### TASK GOAL
The job is to output each record exactly as it stands, pictures excluded.

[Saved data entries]

* * * * *

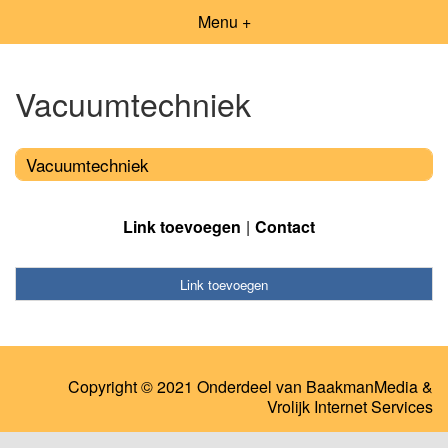
Menu +
Vacuumtechniek
Vacuumtechniek
Link toevoegen
Contact
Link toevoegen
Copyright © 2021 Onderdeel van
BaakmanMedia
&
Vrolijk Internet Services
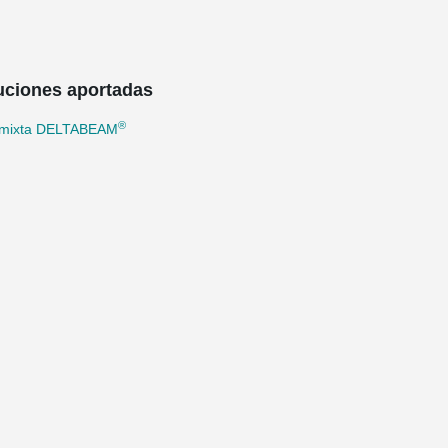
uciones aportadas
®
 mixta DELTABEAM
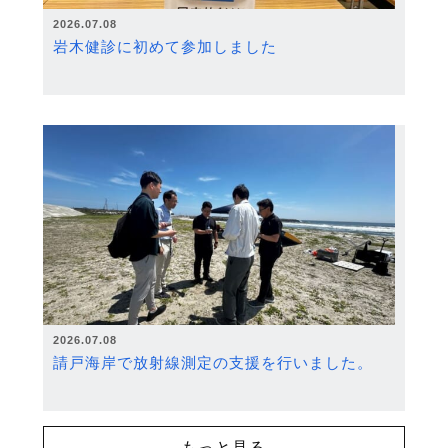
2026.07.08
岩木健診に初めて参加しました
2026.07.08
請戸海岸で放射線測定の支援を行いました。
もっと見る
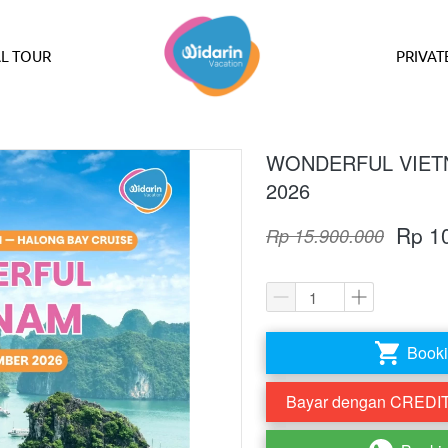
L TOUR
PRIVAT
WONDERFUL VIETN
2026
Rp 1
Rp 15.900.000
Booki
`
Bayar dengan CREDIT 
`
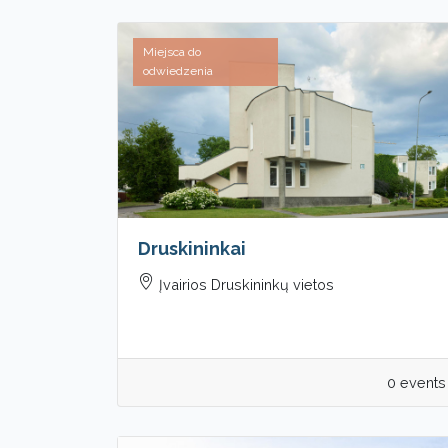
Miejsca do
odwiedzenia
Druskininkai
Įvairios Druskininkų vietos
0 events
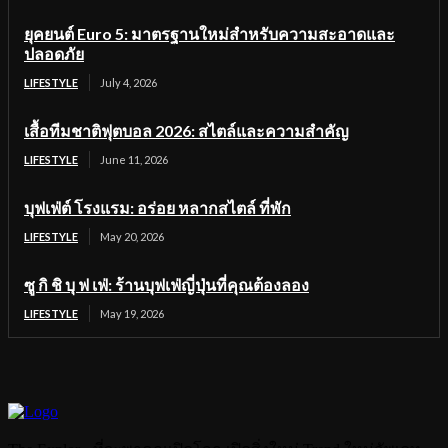
ยุคยนต์ Euro 5: มาตรฐานใหม่สำหรับความสะอาดและ
ปลอดภัย
LIFESTYLE
July 4, 2026
เสื้อทีมชาติฟุตบอล 2026: สไตล์และความสำคัญ
LIFESTYLE
June 11, 2026
บุฟเฟ่ต์ โรงแรม: อร่อย หลากสไตล์ ที่พัก
LIFESTYLE
May 20, 2026
ซู กิ ชิ บุ ฟ เฟ่: ร้านบุฟเฟ่ญี่ปุ่นที่คุณต้องลอง
LIFESTYLE
May 19, 2026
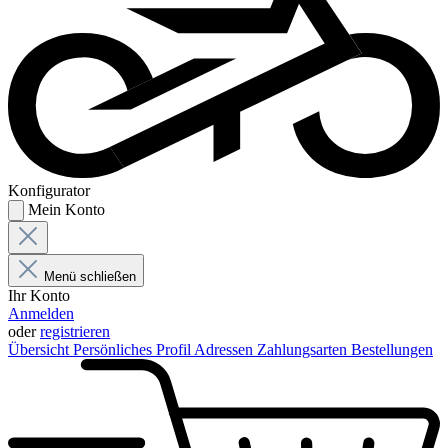
Konfigurator
Mein Konto
Menü schließen
Ihr Konto
Anmelden
oder
registrieren
Übersicht
Persönliches Profil
Adressen
Zahlungsarten
Bestellungen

* * * * *

### ANSWER TO THIS TASK
Menu +
Vacuumtechniek
Vacuumtechniek
Link toevoegen
Contact
Link toevoegen
Copyright © 2021 Onderdeel van
BaakmanMedia
&
Vrolijk Internet Services
uciones aportadas
®
 mixta DELTABEAM
2026.07.08
岩木健診に初めて参加しました
2026.07.08
請戸海岸で放射線測定の支援を行いました。
もっと見る
L TOUR
PRIVAT
WONDERFUL VIETN
2026
Rp 1
Rp 15.900.000
Booki
`
Bayar dengan CREDIT 
`
Miejsca do
odwiedzenia
Druskininkai
Įvairios Druskininkų vietos
0 events
ยุคยนต์ Euro 5: มาตรฐานใหม่สำหรับความสะอาดและ
ปลอดภัย
LIFESTYLE
July 4, 2026
เสื้อทีมชาติฟุตบอล 2026: สไตล์และความสำคัญ
LIFESTYLE
June 11, 2026
บุฟเฟ่ต์ โรงแรม: อร่อย หลากสไตล์ ที่พัก
LIFESTYLE
May 20, 2026
ซู กิ ชิ บุ ฟ เฟ่: ร้านบุฟเฟ่ญี่ปุ่นที่คุณต้องลอง
LIFESTYLE
May 19, 2026
Konfigurator
Mein Konto
Menü schließen
Ihr Konto
Anmelden
oder
registrieren
Übersicht
Persönliches Profil
Adressen
Zahlungsarten
Bestellungen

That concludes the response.